Segment Start: ENTRIES SUPPLIED

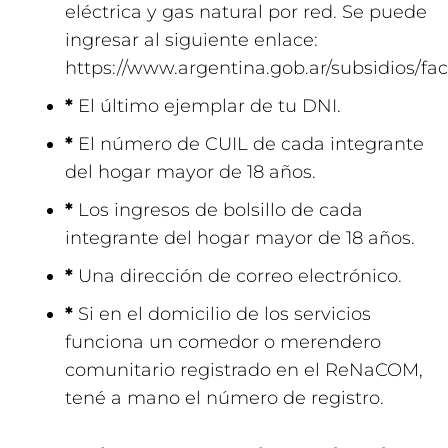
eléctrica y gas natural por red. Se puede
ingresar al siguiente enlace:
https://www.argentina.gob.ar/subsidios/fac
*
El último ejemplar de tu DNI.
*
El número de CUIL de cada integrante
del hogar mayor de 18 años.
*
Los ingresos de bolsillo de cada
integrante del hogar mayor de 18 años.
*
Una dirección de correo electrónico.
*
Si en el domicilio de los servicios
funciona un comedor o merendero
comunitario registrado en el ReNaCOM,
tené a mano el número de registro.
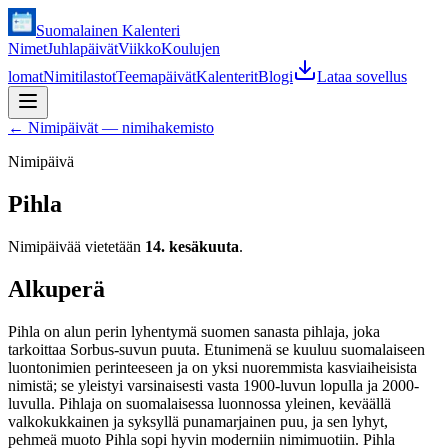
Suomalainen Kalenteri
Nimet
Juhlapäivät
Viikko
Koulujen
lomat
Nimitilastot
Teemapäivät
Kalenterit
Blogi
Lataa sovellus
←
Nimipäivät — nimihakemisto
Nimipäivä
Pihla
Nimipäivää vietetään
14. kesäkuuta
.
Alkuperä
Pihla on alun perin lyhentymä suomen sanasta pihlaja, joka
tarkoittaa Sorbus-suvun puuta. Etunimenä se kuuluu suomalaiseen
luontonimien perinteeseen ja on yksi nuoremmista kasviaiheisista
nimistä; se yleistyi varsinaisesti vasta 1900-luvun lopulla ja 2000-
luvulla. Pihlaja on suomalaisessa luonnossa yleinen, keväällä
valkokukkainen ja syksyllä punamarjainen puu, ja sen lyhyt,
pehmeä muoto Pihla sopi hyvin moderniin nimimuotiin. Pihla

Segment End: ENTRIES SUPPLIED

▶ WHAT YOU HAVE TO DO: Would you report every line of the entries above containing the word "mayor"?

▶ RESPONSE FOR THIS EXERCISE:
del hogar mayor de 18 años.
integrante del hogar mayor de 18 años.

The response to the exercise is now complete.